*WORK TO COMPLETE*.
Although the data below holds other lines too, output only those from the line with "آيات الله في جسم الانسان" up to and including the line with "Trap schilderen", exactly as they appear.

Records from a collection
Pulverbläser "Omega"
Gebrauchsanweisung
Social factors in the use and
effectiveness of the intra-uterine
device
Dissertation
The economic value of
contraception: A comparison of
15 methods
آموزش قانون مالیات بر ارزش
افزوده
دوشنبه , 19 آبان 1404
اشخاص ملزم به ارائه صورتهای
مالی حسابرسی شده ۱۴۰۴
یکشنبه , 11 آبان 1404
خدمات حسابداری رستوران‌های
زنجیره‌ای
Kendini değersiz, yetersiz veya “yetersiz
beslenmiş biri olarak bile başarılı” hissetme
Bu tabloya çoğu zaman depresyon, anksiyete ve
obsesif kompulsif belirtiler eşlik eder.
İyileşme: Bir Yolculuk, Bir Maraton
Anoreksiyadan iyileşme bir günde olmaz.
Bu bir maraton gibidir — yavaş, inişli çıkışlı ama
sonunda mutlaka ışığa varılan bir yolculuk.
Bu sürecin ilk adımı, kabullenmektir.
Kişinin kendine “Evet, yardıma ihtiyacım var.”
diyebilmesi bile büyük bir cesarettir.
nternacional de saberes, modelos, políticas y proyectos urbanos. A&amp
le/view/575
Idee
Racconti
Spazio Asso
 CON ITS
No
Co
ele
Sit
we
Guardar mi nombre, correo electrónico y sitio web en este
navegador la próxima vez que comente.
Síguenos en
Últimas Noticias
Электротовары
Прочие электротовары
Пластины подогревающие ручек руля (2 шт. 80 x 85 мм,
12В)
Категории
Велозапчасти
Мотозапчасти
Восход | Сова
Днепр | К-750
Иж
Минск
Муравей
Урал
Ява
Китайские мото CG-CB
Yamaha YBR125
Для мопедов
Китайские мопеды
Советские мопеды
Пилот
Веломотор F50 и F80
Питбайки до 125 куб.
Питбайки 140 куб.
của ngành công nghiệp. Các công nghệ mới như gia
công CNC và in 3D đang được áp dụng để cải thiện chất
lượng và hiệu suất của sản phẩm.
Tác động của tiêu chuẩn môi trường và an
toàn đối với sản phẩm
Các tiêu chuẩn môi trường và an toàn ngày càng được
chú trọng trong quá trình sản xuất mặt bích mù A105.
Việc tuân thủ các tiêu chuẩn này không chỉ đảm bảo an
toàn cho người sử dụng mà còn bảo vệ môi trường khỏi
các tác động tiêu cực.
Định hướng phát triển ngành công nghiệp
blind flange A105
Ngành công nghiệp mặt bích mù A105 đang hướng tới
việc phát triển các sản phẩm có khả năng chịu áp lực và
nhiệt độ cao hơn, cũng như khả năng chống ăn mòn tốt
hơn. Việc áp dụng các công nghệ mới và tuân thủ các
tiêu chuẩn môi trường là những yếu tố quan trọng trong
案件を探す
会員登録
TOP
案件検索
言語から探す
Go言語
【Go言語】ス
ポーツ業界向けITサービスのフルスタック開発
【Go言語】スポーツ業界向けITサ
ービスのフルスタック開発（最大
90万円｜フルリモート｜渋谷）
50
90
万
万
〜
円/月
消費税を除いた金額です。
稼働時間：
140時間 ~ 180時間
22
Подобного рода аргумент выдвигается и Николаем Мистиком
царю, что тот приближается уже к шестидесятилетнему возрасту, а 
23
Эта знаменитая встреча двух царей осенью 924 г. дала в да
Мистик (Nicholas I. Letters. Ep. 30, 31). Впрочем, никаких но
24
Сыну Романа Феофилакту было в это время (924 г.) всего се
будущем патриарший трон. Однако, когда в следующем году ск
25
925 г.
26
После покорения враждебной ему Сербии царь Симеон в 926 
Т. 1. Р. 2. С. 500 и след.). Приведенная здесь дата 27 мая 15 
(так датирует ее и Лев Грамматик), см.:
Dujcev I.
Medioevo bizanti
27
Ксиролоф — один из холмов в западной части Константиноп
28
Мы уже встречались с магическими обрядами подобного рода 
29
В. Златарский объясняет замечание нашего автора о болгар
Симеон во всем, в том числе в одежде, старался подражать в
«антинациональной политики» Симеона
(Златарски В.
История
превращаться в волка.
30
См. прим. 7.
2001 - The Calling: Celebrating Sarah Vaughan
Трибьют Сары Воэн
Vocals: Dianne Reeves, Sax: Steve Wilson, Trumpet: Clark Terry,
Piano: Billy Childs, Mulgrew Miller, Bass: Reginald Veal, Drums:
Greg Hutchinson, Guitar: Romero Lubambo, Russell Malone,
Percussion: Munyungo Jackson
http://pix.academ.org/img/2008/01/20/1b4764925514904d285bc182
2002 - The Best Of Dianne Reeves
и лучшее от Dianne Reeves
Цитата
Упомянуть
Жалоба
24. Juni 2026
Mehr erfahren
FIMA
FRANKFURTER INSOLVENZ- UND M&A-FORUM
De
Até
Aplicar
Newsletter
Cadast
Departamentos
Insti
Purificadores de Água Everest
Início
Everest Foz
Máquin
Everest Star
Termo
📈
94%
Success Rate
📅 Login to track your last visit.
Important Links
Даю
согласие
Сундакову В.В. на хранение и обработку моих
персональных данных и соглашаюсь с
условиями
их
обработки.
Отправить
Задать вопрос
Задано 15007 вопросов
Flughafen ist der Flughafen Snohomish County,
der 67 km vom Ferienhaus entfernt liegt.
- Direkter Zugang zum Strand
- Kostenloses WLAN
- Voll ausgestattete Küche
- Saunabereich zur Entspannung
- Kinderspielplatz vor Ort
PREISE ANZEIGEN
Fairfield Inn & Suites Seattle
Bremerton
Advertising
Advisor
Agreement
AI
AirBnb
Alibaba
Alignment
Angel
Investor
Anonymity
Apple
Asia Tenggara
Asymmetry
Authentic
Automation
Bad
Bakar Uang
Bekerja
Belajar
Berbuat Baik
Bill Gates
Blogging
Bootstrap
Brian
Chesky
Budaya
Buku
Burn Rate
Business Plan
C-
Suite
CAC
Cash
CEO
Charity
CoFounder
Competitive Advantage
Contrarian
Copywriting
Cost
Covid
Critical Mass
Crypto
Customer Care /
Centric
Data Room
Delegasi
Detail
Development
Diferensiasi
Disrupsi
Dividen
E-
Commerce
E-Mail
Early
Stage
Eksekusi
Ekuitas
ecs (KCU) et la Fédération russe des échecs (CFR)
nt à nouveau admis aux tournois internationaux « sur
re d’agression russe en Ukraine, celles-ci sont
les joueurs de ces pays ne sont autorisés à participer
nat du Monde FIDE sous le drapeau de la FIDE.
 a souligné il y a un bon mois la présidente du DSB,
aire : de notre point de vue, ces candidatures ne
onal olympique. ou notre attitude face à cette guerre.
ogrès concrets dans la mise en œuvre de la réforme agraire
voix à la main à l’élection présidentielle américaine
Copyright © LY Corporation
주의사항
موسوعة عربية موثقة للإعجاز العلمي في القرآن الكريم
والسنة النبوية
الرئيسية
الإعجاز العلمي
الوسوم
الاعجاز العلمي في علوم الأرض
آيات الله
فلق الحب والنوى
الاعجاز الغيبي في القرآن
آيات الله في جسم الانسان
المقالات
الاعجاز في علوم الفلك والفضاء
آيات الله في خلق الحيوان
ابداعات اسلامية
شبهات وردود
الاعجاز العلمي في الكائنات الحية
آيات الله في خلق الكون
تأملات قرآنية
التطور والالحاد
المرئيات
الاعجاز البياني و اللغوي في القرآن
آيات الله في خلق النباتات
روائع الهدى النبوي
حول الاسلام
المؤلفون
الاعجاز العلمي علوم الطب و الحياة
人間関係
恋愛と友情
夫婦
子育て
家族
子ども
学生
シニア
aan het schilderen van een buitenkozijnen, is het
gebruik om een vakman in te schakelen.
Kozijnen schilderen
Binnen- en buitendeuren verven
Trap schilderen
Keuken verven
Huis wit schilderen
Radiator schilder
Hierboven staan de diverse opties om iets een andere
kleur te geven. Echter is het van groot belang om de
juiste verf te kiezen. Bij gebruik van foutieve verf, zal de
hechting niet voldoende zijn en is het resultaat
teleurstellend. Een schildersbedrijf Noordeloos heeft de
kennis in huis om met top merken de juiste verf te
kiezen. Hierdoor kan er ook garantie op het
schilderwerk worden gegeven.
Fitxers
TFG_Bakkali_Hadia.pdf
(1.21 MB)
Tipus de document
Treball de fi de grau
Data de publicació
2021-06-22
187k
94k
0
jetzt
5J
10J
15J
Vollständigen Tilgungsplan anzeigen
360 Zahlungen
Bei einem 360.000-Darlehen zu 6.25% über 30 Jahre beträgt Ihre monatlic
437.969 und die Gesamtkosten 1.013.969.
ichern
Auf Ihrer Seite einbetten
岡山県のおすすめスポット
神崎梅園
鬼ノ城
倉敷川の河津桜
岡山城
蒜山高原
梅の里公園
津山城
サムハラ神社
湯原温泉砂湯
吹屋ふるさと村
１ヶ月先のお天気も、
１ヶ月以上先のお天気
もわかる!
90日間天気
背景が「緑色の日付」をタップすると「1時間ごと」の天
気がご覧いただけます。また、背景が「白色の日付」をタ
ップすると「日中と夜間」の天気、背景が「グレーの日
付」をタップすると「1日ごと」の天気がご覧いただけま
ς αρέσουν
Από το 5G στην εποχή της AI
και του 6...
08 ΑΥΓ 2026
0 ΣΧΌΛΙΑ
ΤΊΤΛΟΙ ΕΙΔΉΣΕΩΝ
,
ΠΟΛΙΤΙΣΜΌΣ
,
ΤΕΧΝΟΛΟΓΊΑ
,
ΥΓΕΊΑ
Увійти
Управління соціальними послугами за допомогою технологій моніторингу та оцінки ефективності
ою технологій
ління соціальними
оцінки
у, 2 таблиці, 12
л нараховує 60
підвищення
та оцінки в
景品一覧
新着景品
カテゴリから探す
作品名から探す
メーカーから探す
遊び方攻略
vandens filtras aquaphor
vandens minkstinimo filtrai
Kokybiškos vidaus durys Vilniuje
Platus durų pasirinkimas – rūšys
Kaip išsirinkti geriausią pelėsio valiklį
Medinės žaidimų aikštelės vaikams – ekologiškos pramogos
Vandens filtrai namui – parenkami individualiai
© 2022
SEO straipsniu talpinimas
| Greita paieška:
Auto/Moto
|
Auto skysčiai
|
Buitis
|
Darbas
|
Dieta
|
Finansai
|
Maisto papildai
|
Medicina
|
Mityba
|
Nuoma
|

*ANSWER FOR THIS EXERCISE*.
آيات الله في جسم الانسان
المقالات
الاعجاز في علوم الفلك والفضاء
آيات الله في خلق الحيوان
ابداعات اسلامية
شبهات وردود
الاعجاز العلمي في الكائنات الحية
آيات الله في خلق الكون
تأملات قرآنية
التطور والالحاد
المرئيات
الاعجاز البياني و اللغوي في القرآن
آيات الله في خلق النباتات
روائع الهدى النبوي
حول الاسلام
المؤلفون
الاعجاز العلمي علوم الطب و الحياة
人間関係
恋愛と友情
夫婦
子育て
家族
子ども
学生
シニア
aan het schilderen van een buitenkozijnen, is het
gebruik om een vakman in te schakelen.
Kozijnen schilderen
Binnen- en buitendeuren verven
Trap schilderen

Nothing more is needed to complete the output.